After uninstalling, run the fltmc command in Command Prompt and verify that the WdFilter minifilter driver is no longer loaded.

Next, install the redistributable package in the VM using the installer downloaded from the link below.

This is required to run the Scanner sample module’s client program.

URL: Download latest supported Visual C++ Redistributable

https://learn.microsoft.com/ja-jp/cpp/windows/latest-supported-vc-redist?view=msvc-170

After uninstalling Microsoft Defender Antivirus and installing the redistributable package, run the following three commands in an elevated Command Prompt to enable test-signing mode and kernel debugging.

bcdedit /set testsigning on
bcdedit /debug on
bcdedit /dbgsettings serial debugport:1 baudrate:115200

These commands enable installation of test-signed drivers¹ and kernel debugging over COM port² on the target VM.

To install custom built kernel driver modules such as Scanner minifilter driver, you must enable test-signing mode as above.

This is because, on Windows Vista and later, all drivers installed on the system require valid signatures.

(Especially on Windows 10 version 1607 and later, drivers must have valid signatures granted by Microsoft.^{3 4})

However, if you enable test-signing mode on a debug Windows system with bcdedit /set testsigning on, you can install drivers signed with test self-signed certificates.

So to install and run the kernel drivers used in this book, test-signing mode is required.

When test-signing mode is enabled, drivers without Microsoft signatures can be installed, which increases the risk of malicious driver installation.

For this reason, always enable test-signing mode only on debug virtual machines.

Installing Visual Studio

Next, set up Visual Studio on a machine separate from the debug VM to build the minifilter driver.

First, download and run the Visual Studio 2022 Community installer from the URL below.

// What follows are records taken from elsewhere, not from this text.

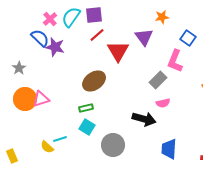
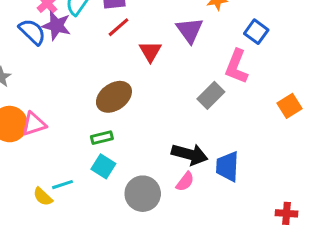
purple star: (55, 47) -> (56, 26), moved
red triangle: (118, 51) -> (150, 51), size x0.7
pink semicircle: (163, 103) -> (185, 182), moved, turned -40
blue trapezoid: (169, 149) -> (227, 166), moved

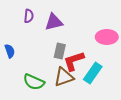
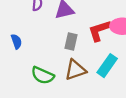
red L-shape: (74, 61) -> (99, 31), moved

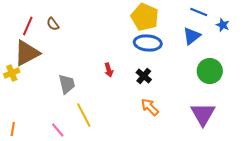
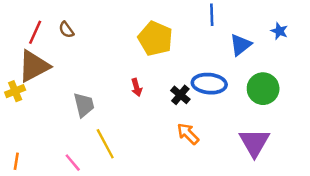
blue line: (199, 12) -> (212, 15), moved, turned 66
yellow pentagon: (145, 17) -> (155, 39), moved
blue ellipse: (148, 43) -> (209, 84), moved

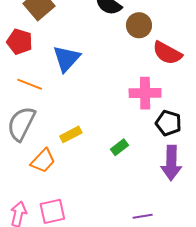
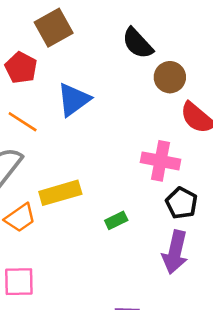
yellow rectangle: (71, 134) -> (60, 193), size x1.5

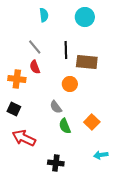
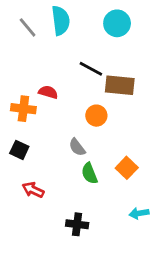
cyan semicircle: (44, 15) -> (61, 21), size x1.5
gray line: (35, 47) -> (28, 27), moved
black line: (66, 50) -> (91, 69), turned -60
red semicircle: (35, 67) -> (48, 92), turned 128
red arrow: (24, 138) -> (33, 190), size x0.7

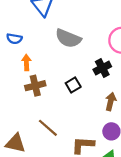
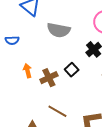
orange arrow: (26, 62) -> (28, 71), moved
brown cross: (35, 86) -> (49, 78), moved

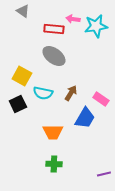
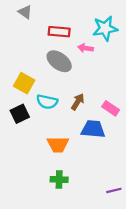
pink arrow: (73, 19) -> (85, 48), moved
blue trapezoid: (85, 118) -> (93, 129), turned -115

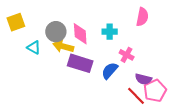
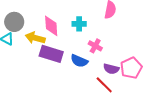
gray circle: (56, 32) -> (14, 22), moved
blue semicircle: (110, 71) -> (79, 61), turned -108
pink pentagon: (155, 91) -> (131, 68), moved

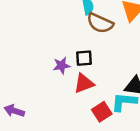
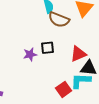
red triangle: (84, 83) -> (78, 54), moved

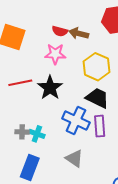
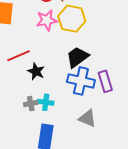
yellow hexagon: (97, 67) -> (72, 19), moved
black star: (50, 88) -> (36, 71), moved, size x0.7
black trapezoid: (97, 98) -> (77, 57), moved, turned -50

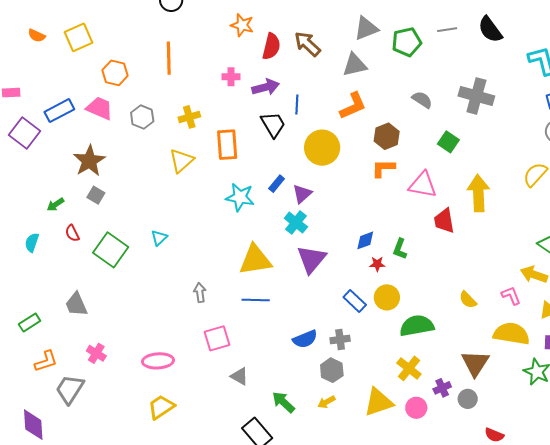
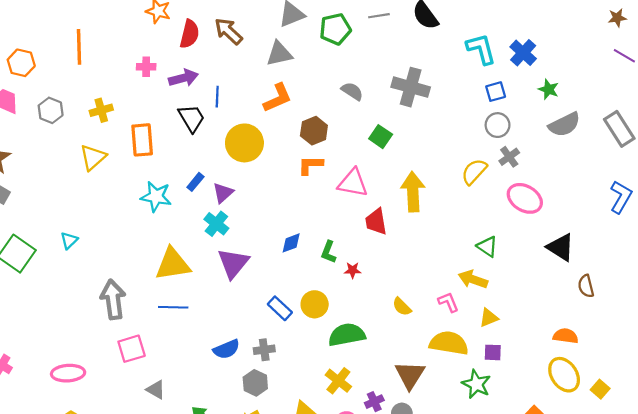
red star: (377, 264) -> (353, 270), moved
gray arrow: (200, 293) -> (113, 299), size x1.8

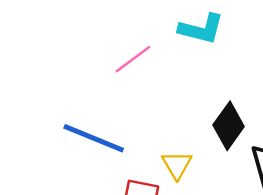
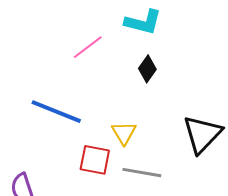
black diamond: (229, 126) -> (147, 69), moved, size x0.7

URL: Visual Studio 2022 Downloads

https://visualstudio.microsoft.com/downloads/

After launching the installer, select any items including [Desktop development with C++].

Then, on [Individual components], enter [64 latest] in the search box and select the required items.

Also select [Windows Driver Kit] under [Individual components].

In this guide, SDK is installed later with a separate installer, so uncheck SDK items here.

At this point, add optional tools such as [Windows for Git] as needed.

After installing Visual Studio, download the latest SDK and WDK installers from [Step 2: Install SDK] and [Step 3: Install WDK] at the URL below.

In this book, version 10.0.26100.1 was the latest at writing time.

URL: Download SDK and WDK

https://learn.microsoft.com/ja-jp/windows-hardware/drivers/download-the-wdk

After downloading installers, install SDK first, then WDK.

Keep default installation paths for both.

For SDK installation options, install all default items.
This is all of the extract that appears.